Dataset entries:
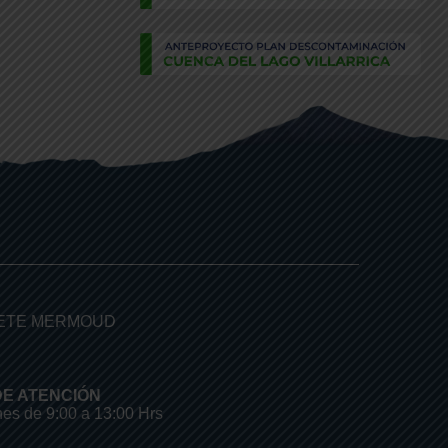
TETE MERMOUD
E ATENCIÓN
nes de 9:00 a 13:00 Hrs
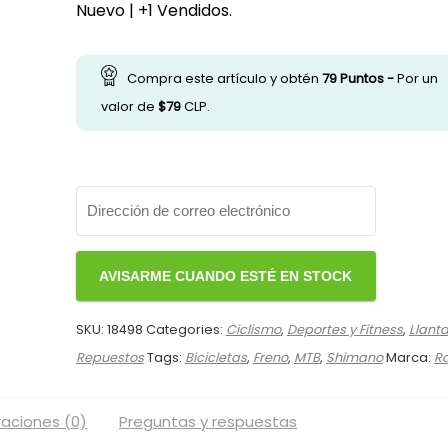
original
actual
Nuevo | +1 Vendidos.
era:
es:
$18.990.
$15.990.
Compra este artículo y obtén
79
Puntos -
Por un
valor de
$
79
CLP.
SKU:
18498
Categories:
Ciclismo
,
Deportes y Fitness
,
Llant
Repuestos
Tags:
Bicicletas
,
Freno
,
MTB
,
Shimano
Marca:
R
raciones (0)
Preguntas y respuestas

# What is expected:
Excluding the pictures, reproduce every entry exactly as given.

# Output:
TETE MERMOUD
E ATENCIÓN
nes de 9:00 a 13:00 Hrs
original
actual
Nuevo | +1 Vendidos.
era:
es:
$18.990.
$15.990.
Compra este artículo y obtén
79
Puntos -
Por un
valor de
$
79
CLP.
SKU:
18498
Categories:
Ciclismo
,
Deportes y Fitness
,
Llant
Repuestos
Tags:
Bicicletas
,
Freno
,
MTB
,
Shimano
Marca:
R
raciones (0)
Preguntas y respuestas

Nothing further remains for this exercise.